▸ **Task to carry out**
Using the listing below, retype exactly the lines starting at the one with "El taller se" and ending at the one with "través del análisis", and include both.

▸ **Information provided**
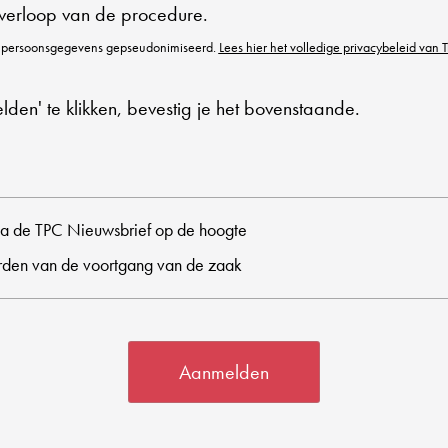
verloop van de procedure.
 persoonsgegevens gepseudonimiseerd.
Lees hier het volledige privacybeleid van T
den' te klikken, bevestig je het bovenstaande.
via de TPC Nieuwsbrief op de hoogte
den van de voortgang van de zaak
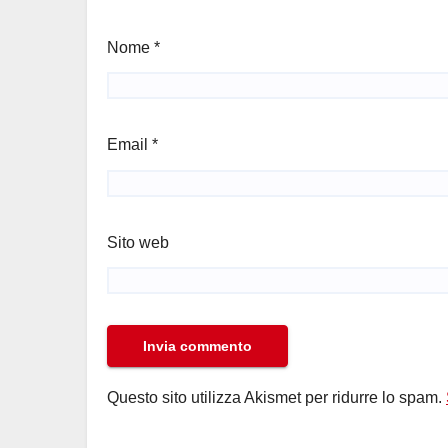
Nome
*
Email
*
Sito web
Questo sito utilizza Akismet per ridurre lo spam.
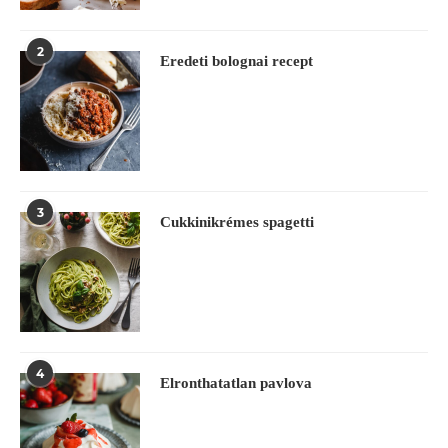
2
Eredeti bolognai recept
3
Cukkinikrémes spagetti
4
Elronthatatlan pavlova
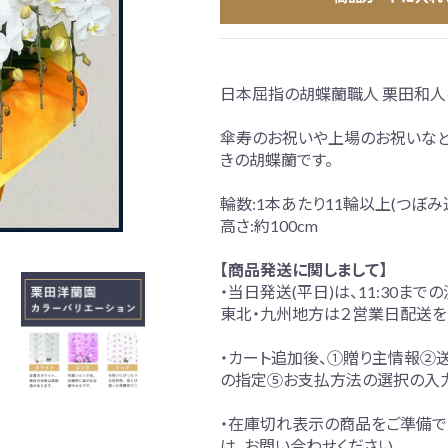
日本屈指の胡蝶蘭職人 栗田和人
別な方への胡蝶蘭
傘寿のお祝いや上場のお祝いなど
きの胡蝶蘭です。
輪数:1本あたり11輪以上(つぼみ
高さ:約100cm
【商品発送に関しまして】
・当日発送(平日)は、11:30ま
東北・九州地方は２営業日配送を
・カート追加後、①贈り主情報②
の指定⑤お支払方法の選択の入
・在庫切れ表示の商品をご準備で
は、お問い合わせください。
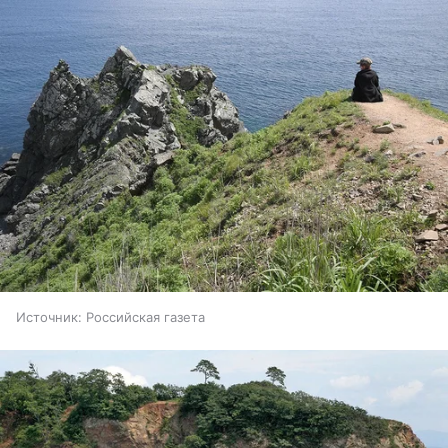
Источник:
Российская газета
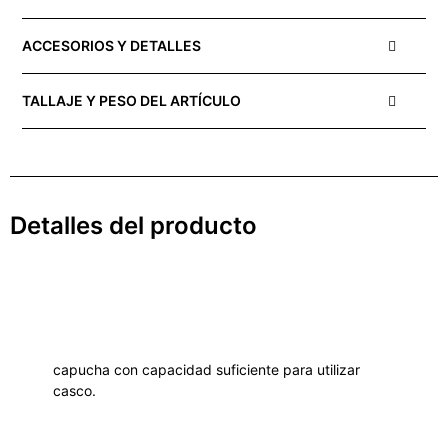
ACCESORIOS Y DETALLES
TALLAJE Y PESO DEL ARTÍCULO
Detalles del producto
capucha con capacidad suficiente para utilizar
casco.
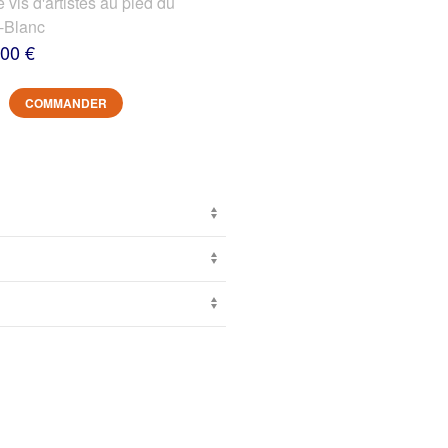
s d'artistes au pied du
-Blanc
,00 €
COMMANDER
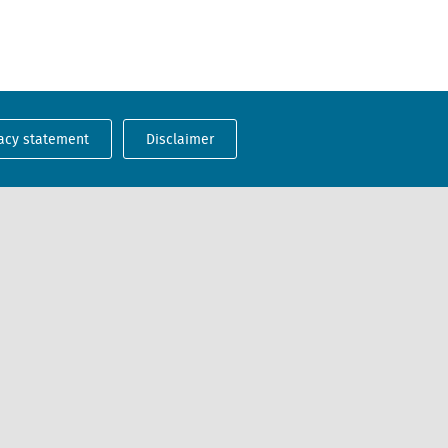
acy statement
Disclaimer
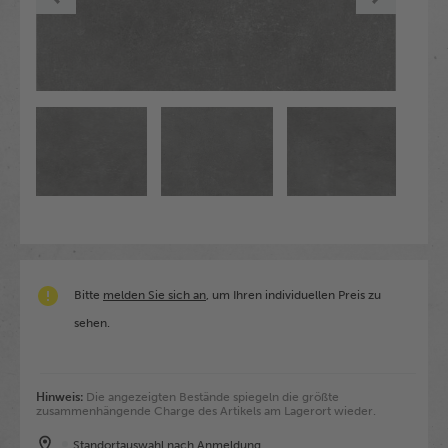
Bitte
melden Sie sich an
, um Ihren individuellen Preis zu
sehen.
Hinweis:
Die angezeigten Bestände spiegeln die größte
zusammenhängende Charge des Artikels am Lagerort wieder.
Standortauswahl nach Anmeldung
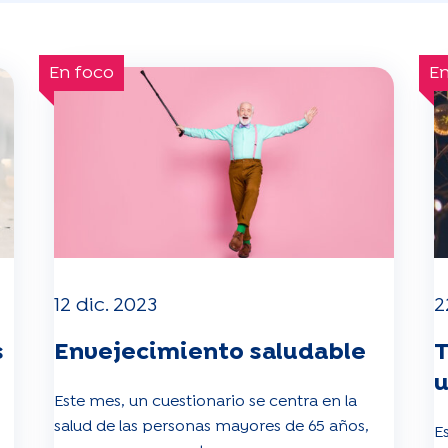
En foco
En
12 dic. 2023
2
s
Envejecimiento saludable
T
u
Este mes, un cuestionario se centra en la
salud de las personas mayores de 65 años,
E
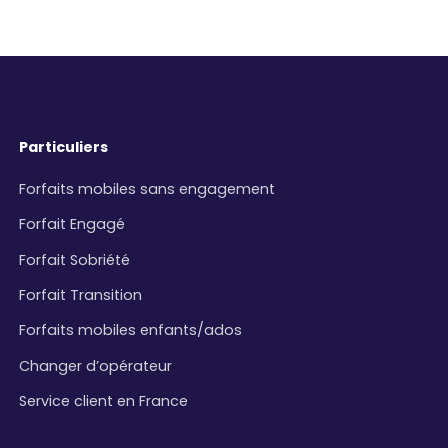
Particuliers
Forfaits mobiles sans engagement
Forfait Engagé
Forfait Sobriété
Forfait Transition
Forfaits mobiles enfants/ados
Changer d’opérateur
Service client en France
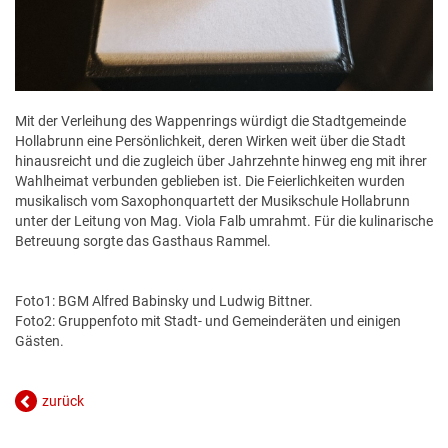
Mit der Verleihung des Wappenrings würdigt die Stadtgemeinde
Hollabrunn eine Persönlichkeit, deren Wirken weit über die Stadt
hinausreicht und die zugleich über Jahrzehnte hinweg eng mit ihrer
Wahlheimat verbunden geblieben ist. Die Feierlichkeiten wurden
musikalisch vom Saxophonquartett der Musikschule Hollabrunn
unter der Leitung von Mag. Viola Falb umrahmt. Für die kulinarische
Betreuung sorgte das Gasthaus Rammel.
Foto1: BGM Alfred Babinsky und Ludwig Bittner.
Foto2: Gruppenfoto mit Stadt- und Gemeinderäten und einigen
Gästen.
zurück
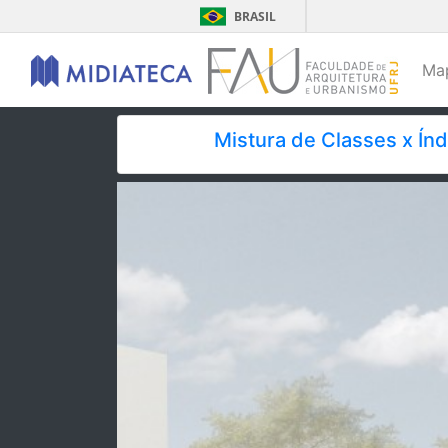
BRASIL
Ma
Mistura de Classes x Í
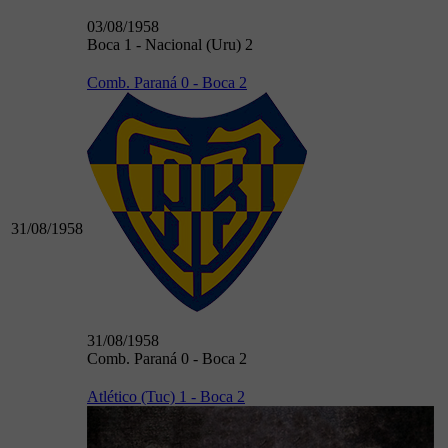
03/08/1958
Boca 1 - Nacional (Uru) 2
Comb. Paraná 0 - Boca 2
31/08/1958
31/08/1958
Comb. Paraná 0 - Boca 2
Atlético (Tuc) 1 - Boca 2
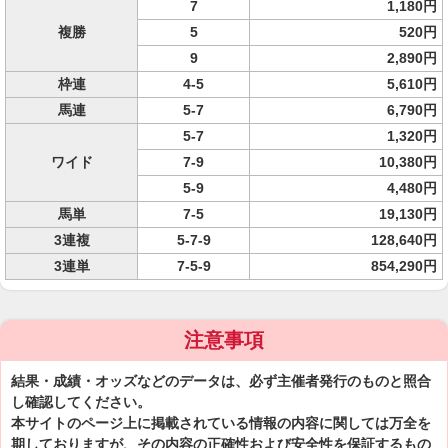
7
1,180円
複勝
5
520円
9
2,890円
枠連
4-5
5,610円
馬連
5-7
6,790円
5-7
1,320円
ワイド
7-9
10,380円
5-9
4,480円
馬単
7-5
19,130円
3連複
5-7-9
128,640円
3連単
7-5-9
854,290円
注意事項
結果・成績・オッズなどのデータは、必ず主催者発行のものと照合
し確認してください。
本サイトのページ上に掲載されている情報の内容に関しては万全を
期しておりますが、その内容の正確性および安全性を保証するもの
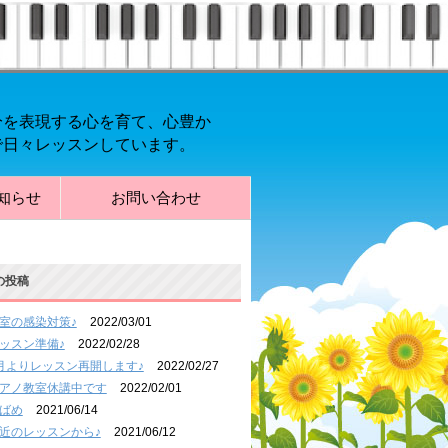
分を表現する心を育て、心豊か
で日々レッスンしています。
知らせ
お問い合わせ
の投稿
室の感染対策♪
2022/03/01
ッスン準備♪
2022/02/28
月よりレッスン再開します♪
2022/02/27
アノ教室休講中です
2022/02/01
ばめ
2021/06/14
近のレッスンから♪
2021/06/12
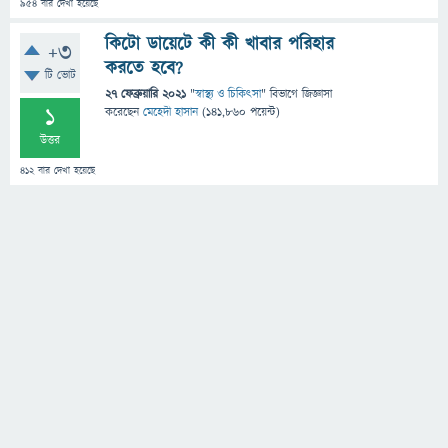
954
বার দেখা হয়েছে
কিটো ডায়েটে কী কী খাবার পরিহার
+3
করতে হবে?
টি ভোট
27 ফেব্রুয়ারি 2021
"
স্বাস্থ্য ও চিকিৎসা
" বিভাগে
জিজ্ঞাসা
1
করেছেন
মেহেদী হাসান
(
141,860
পয়েন্ট)
উত্তর
412
বার দেখা হয়েছে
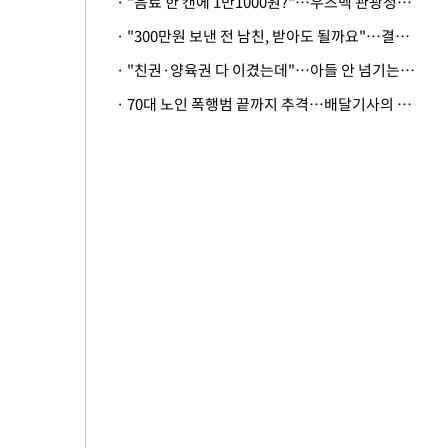
· "음료 한 캔에 1만1000원?"…우즈벡 관광청까지 나섰다, 유튜버 폭로 후폭풍
· "300만원 보낸 전 남친, 받아도 될까요"…결혼 앞둔 예비신부의 뜻밖 고충
· "친권·양육권 다 이겼는데"…아들 안 넘기는 아내에 '강제집행' 가능할까
· 70대 노인 폭행범 끝까지 추격…배달기사의 용기, 추가 피해 막았다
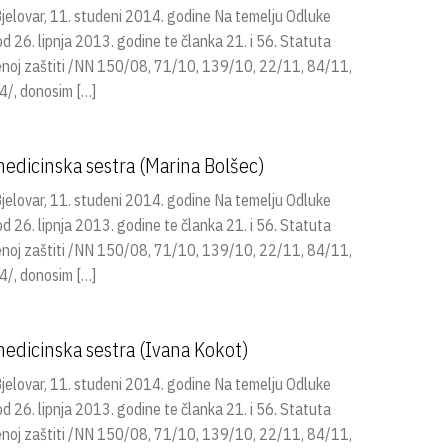
lovar, 11. studeni 2014. godine Na temelju Odluke
26. lipnja 2013. godine te članka 21. i 56. Statuta
venoj zaštiti /NN 150/08, 71/10, 139/10, 22/11, 84/11,
/, donosim […]
edicinska sestra (Marina Bolšec)
lovar, 11. studeni 2014. godine Na temelju Odluke
26. lipnja 2013. godine te članka 21. i 56. Statuta
venoj zaštiti /NN 150/08, 71/10, 139/10, 22/11, 84/11,
/, donosim […]
edicinska sestra (Ivana Kokot)
lovar, 11. studeni 2014. godine Na temelju Odluke
26. lipnja 2013. godine te članka 21. i 56. Statuta
venoj zaštiti /NN 150/08, 71/10, 139/10, 22/11, 84/11,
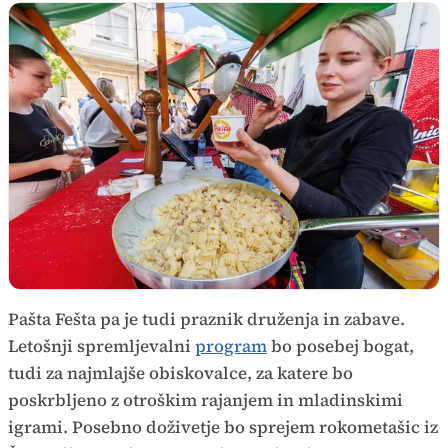
Pašta Fešta pa je tudi praznik druženja in zabave.
Letošnji spremljevalni
program
bo posebej bogat,
tudi za najmlajše obiskovalce, za katere bo
poskrbljeno z otroškim rajanjem in mladinskimi
igrami. Posebno doživetje bo sprejem rokometašic iz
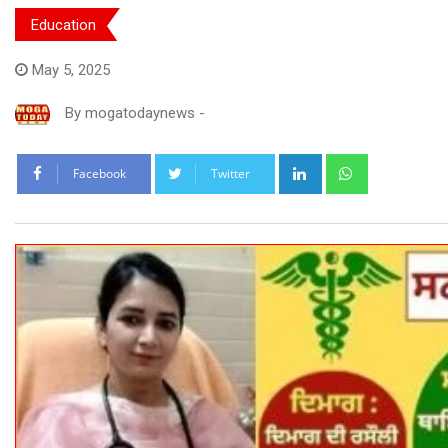
Education
May 5, 2025
By
mogatodaynews
-
LinkedIn
Whatsapp
Facebook
Twitter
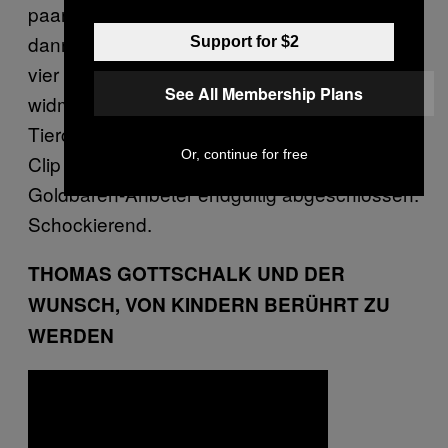
paar Gummibärchen vor dem Hauptgericht,
dann ging es auch außerhalb der eigenen
Support for $2
vier Wände nicht mehr ohne und schließlich
See All Membership Plans
widmete er sein ganzes Leben den Gelatine-
Tierchen und trat einer Sekte bei. In diesem
Or, continue for free
Clip ist die Transformation zum hirntoten
Goldbären-Anbeter endgültig abgeschlossen.
Schockierend.
THOMAS GOTTSCHALK UND DER
WUNSCH, VON KINDERN BERÜHRT ZU
WERDEN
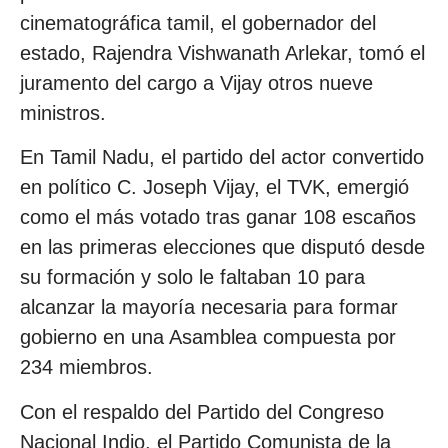
cinematográfica tamil, el gobernador del
estado, Rajendra Vishwanath Arlekar, tomó el
juramento del cargo a Vijay otros nueve
ministros.
En Tamil Nadu, el partido del actor convertido
en político C. Joseph Vijay, el TVK, emergió
como el más votado tras ganar 108 escaños
en las primeras elecciones que disputó desde
su formación y solo le faltaban 10 para
alcanzar la mayoría necesaria para formar
gobierno en una Asamblea compuesta por
234 miembros.
Con el respaldo del Partido del Congreso
Nacional Indio, el Partido Comunista de la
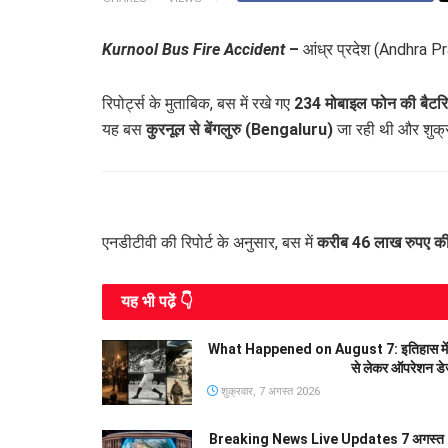
Kurnool Bus Fire Accident
–
आंध्र प्रदेश (Andhra P
रिपोर्ट्स के मुताबिक, बस में रखे गए
234 मोबाइल फोन की बैटरियों
यह बस
कुरनूल से बेंगलुरु (Bengaluru)
जा रही थी और शुक्र
एनडीटीवी की रिपोर्ट के अनुसार, बस में
करीब 46 लाख रुपए कीम
यह भी पढे़ं 👇
What Happened on August 7: इतिहास में आज के
से लेकर ऑपरेशन डे
शुक्रवार, 7 अगस्त 2026
Breaking News Live Updates 7 अगस्त 20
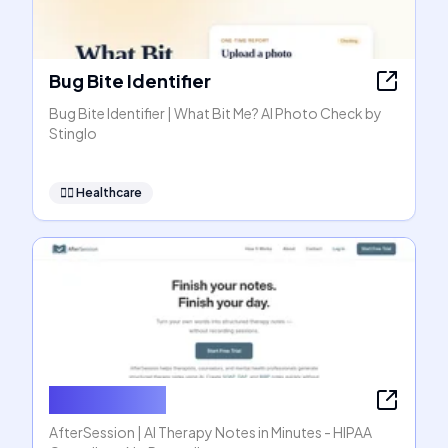
Bug Bite Identifier
Bug Bite Identifier | What Bit Me? AI Photo Check by
Stinglo
👩‍⚕️
Healthcare
AfterSession
AfterSession | AI Therapy Notes in Minutes - HIPAA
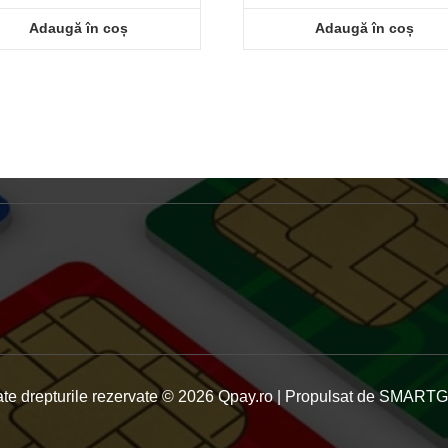
Adaugă în coș
Adaugă în coș
ate drepturile rezervate © 2026 Qpay.ro | Propulsat de SMART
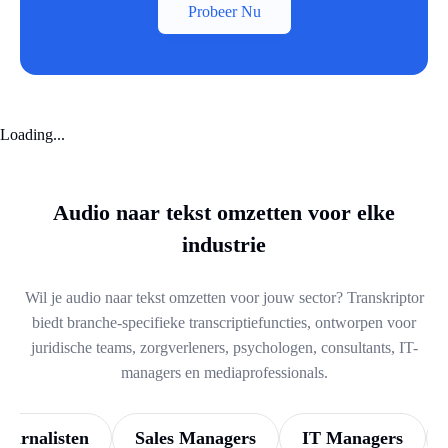
Probeer Nu
Loading...
Audio naar tekst omzetten voor elke
industrie
Wil je audio naar tekst omzetten voor jouw sector? Transkriptor
biedt branche-specifieke transcriptiefuncties, ontworpen voor
juridische teams, zorgverleners, psychologen, consultants, IT-
managers en mediaprofessionals.
Journalisten
Sales Managers
IT Managers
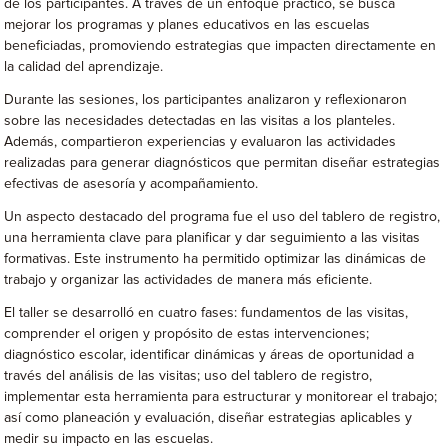
de los participantes. A través de un enfoque práctico, se busca
mejorar los programas y planes educativos en las escuelas
beneficiadas, promoviendo estrategias que impacten directamente en
la calidad del aprendizaje.
Durante las sesiones, los participantes analizaron y reflexionaron
sobre las necesidades detectadas en las visitas a los planteles.
Además, compartieron experiencias y evaluaron las actividades
realizadas para generar diagnósticos que permitan diseñar estrategias
efectivas de asesoría y acompañamiento.
Un aspecto destacado del programa fue el uso del tablero de registro,
una herramienta clave para planificar y dar seguimiento a las visitas
formativas. Este instrumento ha permitido optimizar las dinámicas de
trabajo y organizar las actividades de manera más eficiente.
El taller se desarrolló en cuatro fases: fundamentos de las visitas,
comprender el origen y propósito de estas intervenciones;
diagnóstico escolar, identificar dinámicas y áreas de oportunidad a
través del análisis de las visitas; uso del tablero de registro,
implementar esta herramienta para estructurar y monitorear el trabajo;
así como planeación y evaluación, diseñar estrategias aplicables y
medir su impacto en las escuelas.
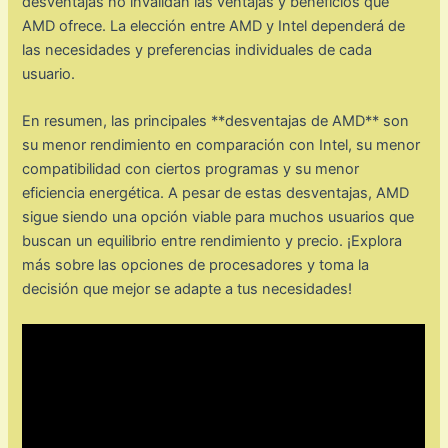
desventajas no invalidan las ventajas y beneficios que
AMD ofrece. La elección entre AMD y Intel dependerá de
las necesidades y preferencias individuales de cada
usuario.
En resumen, las principales **desventajas de AMD** son
su menor rendimiento en comparación con Intel, su menor
compatibilidad con ciertos programas y su menor
eficiencia energética. A pesar de estas desventajas, AMD
sigue siendo una opción viable para muchos usuarios que
buscan un equilibrio entre rendimiento y precio. ¡Explora
más sobre las opciones de procesadores y toma la
decisión que mejor se adapte a tus necesidades!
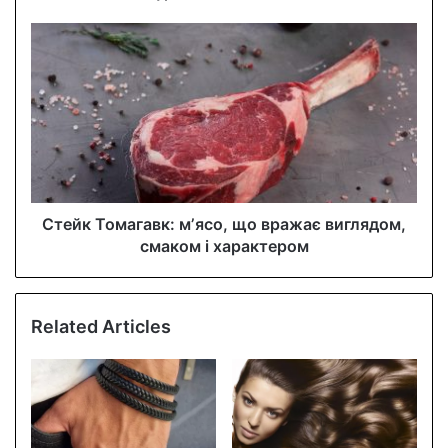
e
s
s
Стейк Томагавк: мʼясо, що вражає виглядом,
смаком і характером
Related Articles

▸ **Output for this task**
El taller se desarrolló en cuatro fases: fundamentos de las visitas,
comprender el origen y propósito de estas intervenciones;
diagnóstico escolar, identificar dinámicas y áreas de oportunidad a
través del análisis de las visitas; uso del tablero de registro,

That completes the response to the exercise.